Path B: shell out to system tools.

  • Emit assembly text (.s), invoke as and ld.
  • Pros: zero new code. Cross-platform via the system toolchain.
  • Cons: requires binutils or cctools or MSVC’s ml64.exe installed. We give up control over debug info quality and exact section layout.

Path C: use cranelift-object via Rust subprocess or staticlib.

  • Pros: production-grade output, well-tested across architectures.
  • Cons: cgo or subprocess; same friction as adopting Cranelift directly.

For Phase 1, Path B (shell out) is almost certainly correct. We pair with QBE (which already emits assembly) or with C-as-target (which emits C). The system toolchain handles the object file.

§6 Mochi adaptation note

The bytes-and-relocations interface mirrors what runtime/jit/vm2jit/lower_*.go already produces (golang-asm gives us a []byte plus a []obj.Reloc).

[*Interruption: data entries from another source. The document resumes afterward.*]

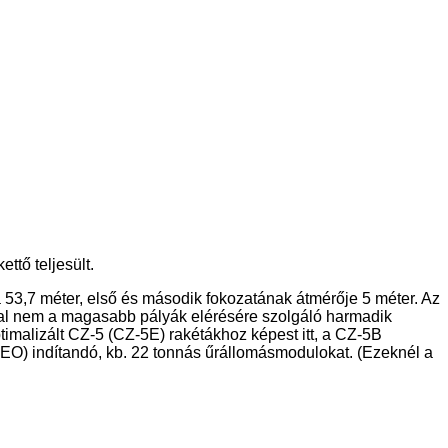
ttő teljesült.
53,7 méter, első és második fokozatának átmérője 5 méter. Az
tal nem a magasabb pályák elérésére szolgáló harmadik
timalizált CZ-5 (CZ-5E) rakétákhoz képest itt, a CZ-5B
LEO) indítandó, kb. 22 tonnás űrállomásmodulokat. (Ezeknél a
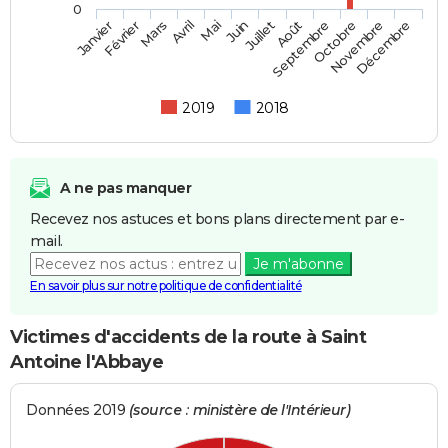
0
Février
Mai
Août
Novembre
Mars
Juin
Septembre
Décembre
Janvier
Avril
Juillet
Octobre
2019
2018
A ne pas manquer
Recevez nos astuces et bons plans directement par e-
mail.
Je m'abonne
En savoir plus sur notre politique de confidentialité
Victimes d'accidents de la route à Saint
Antoine l'Abbaye
Données 2019
(source : ministère de l'Intérieur)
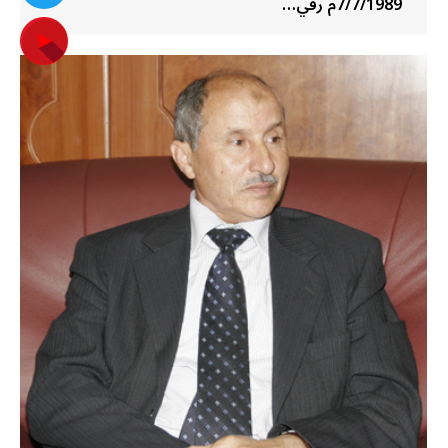
7/7/1989م رقي…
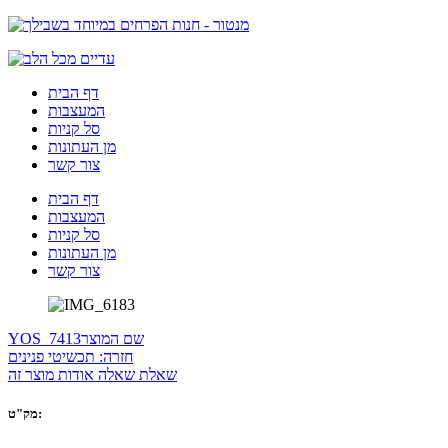
דף הבית
המעצבות
סל קניות
מן העתונות
צור קשר
דף הבית
המעצבות
סל קניות
מן העתונות
צור קשר
שם המוצר
YOS_7413
חזרה: תכשיטי פנינים
שאלת שאלה אודות מוצר זה
מק"ט:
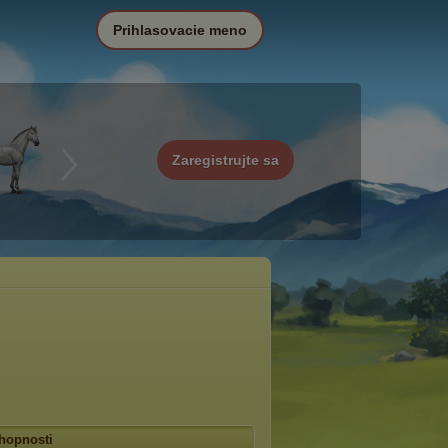
Prihlasovacie meno
Zaregistrujte sa
hopnosti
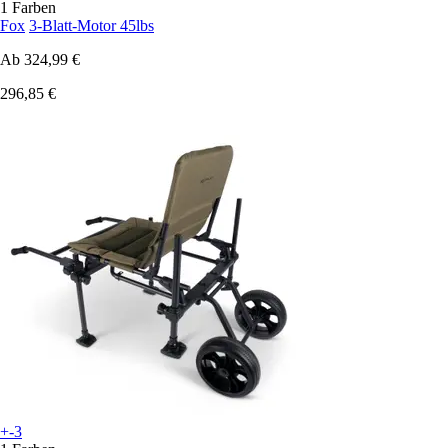
1 Farben
Fox
3-Blatt-Motor 45lbs
Ab
324,99 €
296,85 €
+-3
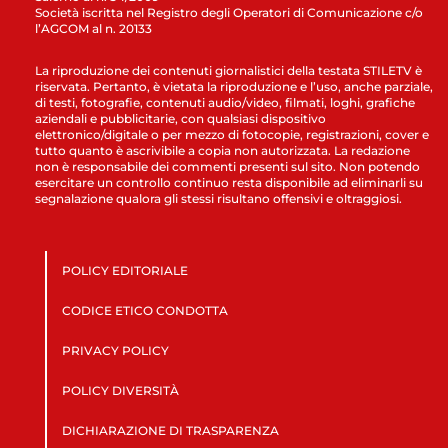
Società iscritta nel Registro degli Operatori di Comunicazione c/o
l’AGCOM al n. 20133
La riproduzione dei contenuti giornalistici della testata STILETV è
riservata. Pertanto, è vietata la riproduzione e l’uso, anche parziale,
di testi, fotografie, contenuti audio/video, filmati, loghi, grafiche
aziendali e pubblicitarie, con qualsiasi dispositivo
elettronico/digitale o per mezzo di fotocopie, registrazioni, cover e
tutto quanto è ascrivibile a copia non autorizzata. La redazione
non è responsabile dei commenti presenti sul sito. Non potendo
esercitare un controllo continuo resta disponibile ad eliminarli su
segnalazione qualora gli stessi risultano offensivi e oltraggiosi.
POLICY EDITORIALE
CODICE ETICO CONDOTTA
PRIVACY POLICY
POLICY DIVERSITÀ
DICHIARAZIONE DI TRASPARENZA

Today those bytes go straight into RWX memory via the page allocator (/Users/apple/github/mochilang/mochi/runtime/jit/vm2jit/page_*.go). For AOT we would instead route them into a new compiler3/object/ package that writes ELF or Mach-O.

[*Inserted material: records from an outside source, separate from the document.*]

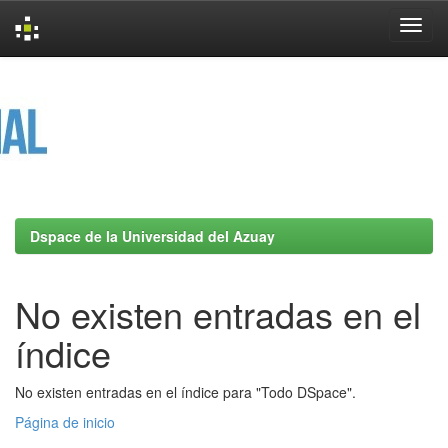
Skip
navigation
Dspace de la Universidad del Azuay
No existen entradas en el
índice
No existen entradas en el índice para "Todo DSpace".
Página de inicio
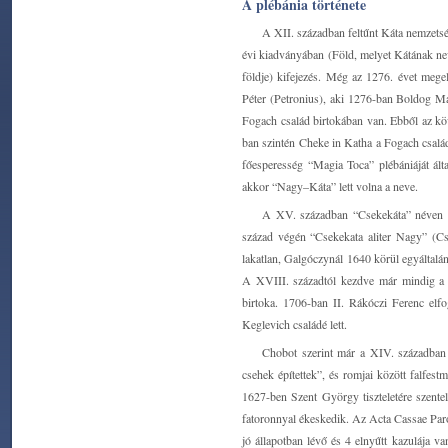
A plébánia története
A XII. században feltűnt Káta nemzetsé
évi kiadványában (Föld, melyet Kátának nev
földje) kifejezés. Még az 1276. évet mege
Péter (Petronius), aki 1276-ban Boldog Ma
Fogach család birtokában van. Ebből az kö
ban szintén Cheke in Katha a Fogach család
főesperesség “Magia Toca” plébániáját ált
akkor “Nagy–Káta” lett volna a neve.
A XV. században “Csekekáta” néven fo
század végén “Csekekata aliter Nagy” (Cse
lakatlan, Galgóczynál 1640 körül egyáltalá
A XVIII. századtól kezdve már mindig a m
birtoka. 1706-ban II. Rákóczi Ferenc elfo
Keglevich családé lett.
Chobot szerint már a XIV. században v
csehek építettek”, és romjai között falfest
1627-ben Szent György tiszteletére szent
fatoronnyal ékeskedik. Az Acta Cassae Paro
jó állapotban lévő és 4 elnyűtt kazulája v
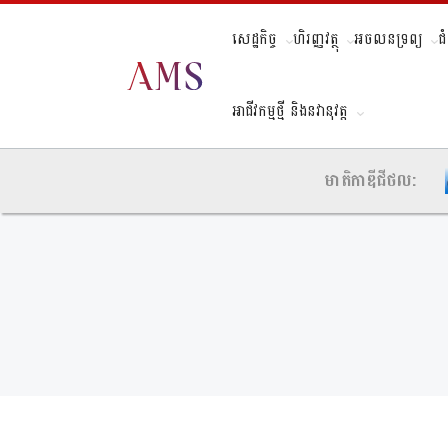
សេដ្ឋកិច្ច
ហិរញ្ញវត្ថុ
អចលនទ្រព្យ
ជ
អាជីវកម្មថ្មី និងនវានុវត្ត
មាតិកាឌីជីថល:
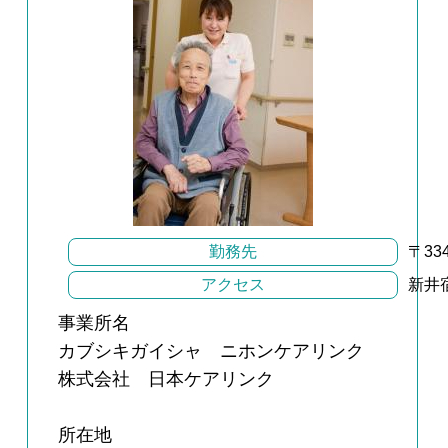
勤務先
〒33
アクセス
新井
事業所名
カブシキガイシャ ニホンケアリンク
株式会社 日本ケアリンク
所在地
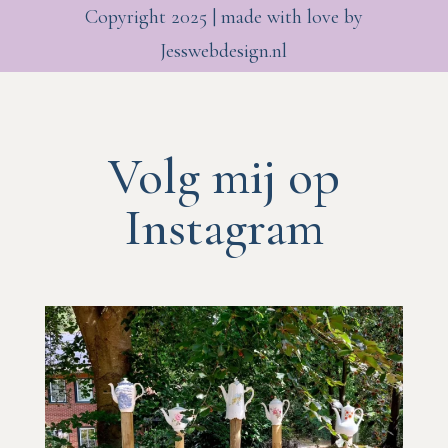
Copyright 2025 | made with love by
Jesswebdesign.nl
Volg mij op
Instagram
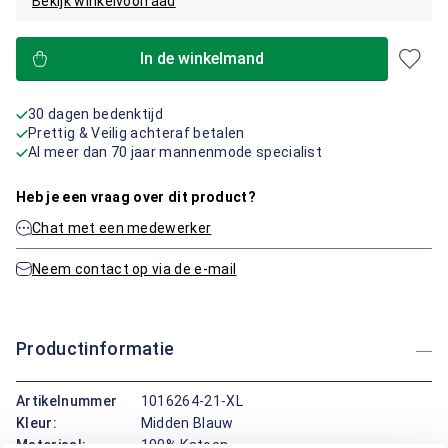
Bekijk winkelvoorraad
In de winkelmand
30 dagen bedenktijd
Prettig & Veilig achteraf betalen
Al meer dan 70 jaar mannenmode specialist
Heb je een vraag over dit product?
Chat met een medewerker
Neem contact op via de e-mail
Productinformatie
Artikelnummer
1016264-21-XL
Kleur:
Midden Blauw
Materiaal:
100% Katoen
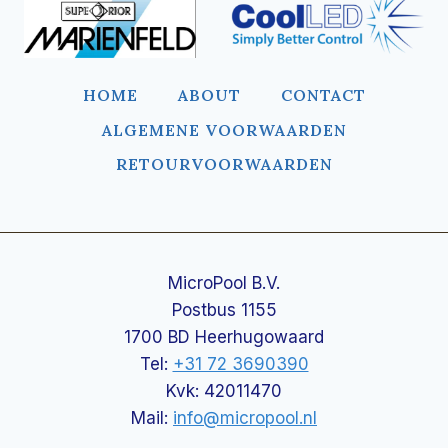
HOME
ABOUT
CONTACT
ALGEMENE VOORWAARDEN
RETOURVOORWAARDEN
MicroPool B.V.
Postbus 1155
1700 BD Heerhugowaard
Tel:
+31 72 3690390
Kvk: 42011470
Mail:
info@micropool.nl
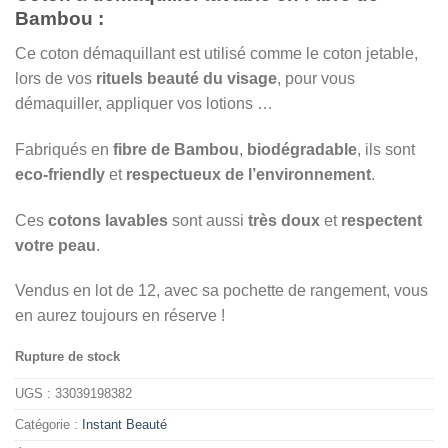
Bambou :
Ce coton démaquillant est utilisé comme le coton jetable,
lors de vos
rituels beauté du visage
, pour vous
démaquiller, appliquer vos lotions …
Fabriqués en
fibre de Bambou
,
biodégradable
, ils sont
eco-friendly
et
respectueux de l’environnement
.
Ces
cotons lavables
sont aussi
très doux
et
respectent
votre peau
.
Vendus en lot de 12, avec sa pochette de rangement, vous
en aurez toujours en réserve !
Rupture de stock
UGS :
33039198382
Catégorie :
Instant Beauté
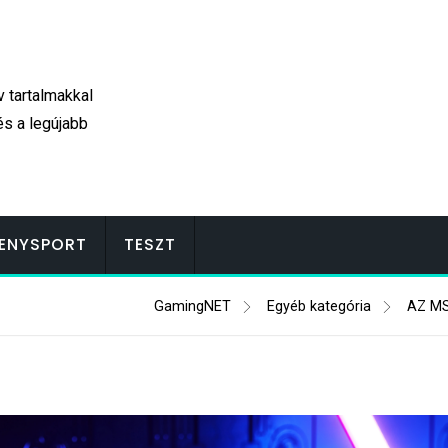
v tartalmakkal
és a legújabb
ENYSPORT
TESZT
GamingNET
Egyéb kategória
AZ MS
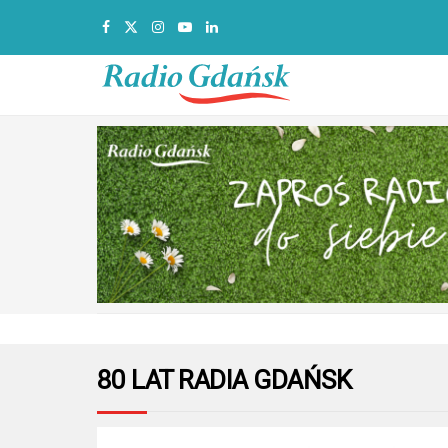
80 LAT RADIA GDAŃSK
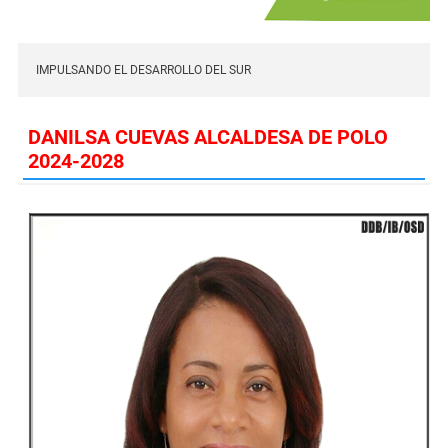
IMPULSANDO EL DESARROLLO DEL SUR
DANILSA CUEVAS ALCALDESA DE POLO
2024-2028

The minimum useful step for Phase 1: add a compiler3/object/elf.go that writes .text + .symtab + .strtab + .rela.text, no debug info. That is ~300 lines and unlocks Linux x86_64+arm64+riscv64 binaries. Mach-O and PE follow the same template.

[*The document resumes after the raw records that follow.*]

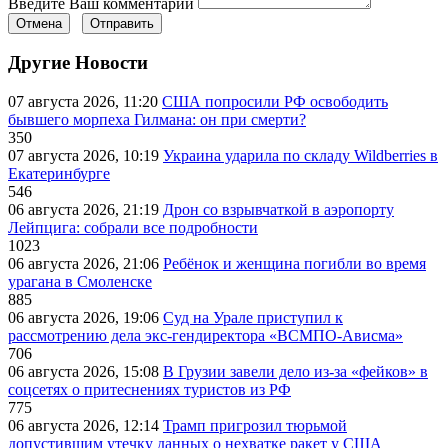
Введите Ваш комментарий
Отмена
Отправить
Другие Новости
07 августа 2026, 11:20
США попросили РФ освободить
бывшего морпеха Гилмана: он при смерти?
350
07 августа 2026, 10:19
Украина ударила по складу Wildberries в
Екатеринбурге
546
06 августа 2026, 21:19
Дрон со взрывчаткой в аэропорту
Лейпцига: собрали все подробности
1023
06 августа 2026, 21:06
Ребёнок и женщина погибли во время
урагана в Смоленске
885
06 августа 2026, 19:06
Суд на Урале приступил к
рассмотрению дела экс-гендиректора «ВСМПО-Ависма»
706
06 августа 2026, 15:08
В Грузии завели дело из-за «фейков» в
соцсетях о притеснениях туристов из РФ
775
06 августа 2026, 12:14
Трамп пригрозил тюрьмой
допустившим утечку данных о нехватке ракет у США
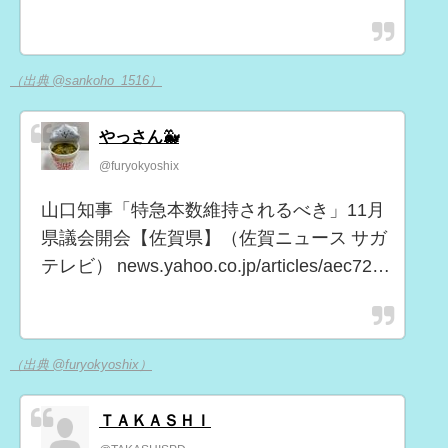
（出典 @sankoho_1516）
やっさん🐳
@furyokyoshix
山口知事「特急本数維持されるべき」11月
県議会開会【佐賀県】（佐賀ニュース サガ
テレビ） news.yahoo.co.jp/articles/aec72…
（出典 @furyokyoshix）
ＴＡＫＡＳＨＩ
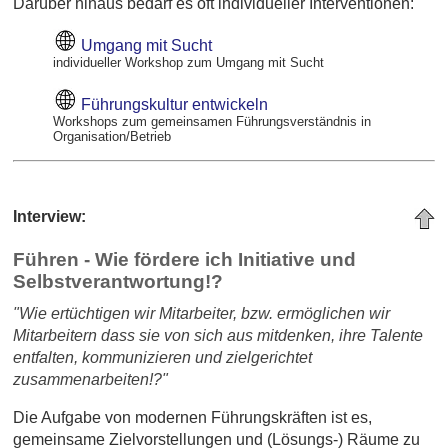
Darüber hinaus bedarf es oft individueller Interventionen:
Umgang mit Sucht
individueller Workshop zum Umgang mit Sucht
Führungskultur entwickeln
Workshops zum gemeinsamen Führungsverständnis in
Organisation/Betrieb
Interview:
Führen - Wie fördere ich Initiative und
Selbstverantwortung!?
"Wie ertüchtigen wir Mitarbeiter, bzw. ermöglichen wir
Mitarbeitern dass sie von sich aus mitdenken, ihre Talente
entfalten, kommunizieren und zielgerichtet
zusammenarbeiten!?"
Die Aufgabe von modernen Führungskräften ist es,
gemeinsame Zielvorstellungen und (Lösungs-) Räume zu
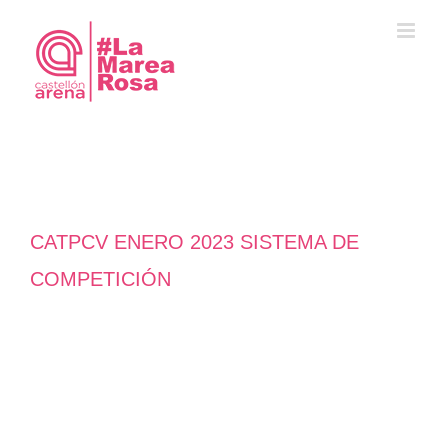
Saltar
al
contenido
CATPCV ENERO 2023 SISTEMA DE
COMPETICIÓN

For DWARF, the cheapest route is to emit minimal .debug_line entries (one source map per Mochi instruction) and skip .debug_info entirely. gdb and lldb will give us file:line info on crashes without type-aware variable inspection. The Go debug/dwarf package can help us validate our output by reading it back.

§7 Open questions for MEP-42

  • Pure Go object writer vs system linker? The system linker route is dramatically less code and arguably more correct. The pure-Go route preserves Mochi’s “one binary, no deps” identity.
  • DWARF effort budget: full DWARF 5 with type info is months of work; minimal .debug_line is days. Where do we land?
  • Static vs dynamic linking: Mochi binaries embedding the vm3 runtime as a static library is simplest. Dynamic linking against a libmochi.so is nicer for tooling but is a separate problem.
  • macOS code signing: Mach-O on Apple Silicon requires every binary to be code-signed (or at least ad-hoc signed). Our object writer must either ad-hoc sign or hand off to codesign.
  • Windows PE peculiarities: PE requires correct subsystem, characteristics, base-of-data/code fields, and a delay-load import table for any DLL imports. Less forgiving than ELF.
  • Recommended sequencing: Phase 1 shells out to cc (Path B). Phase 2 considers Path A if the dependency reduction is worth the code investment.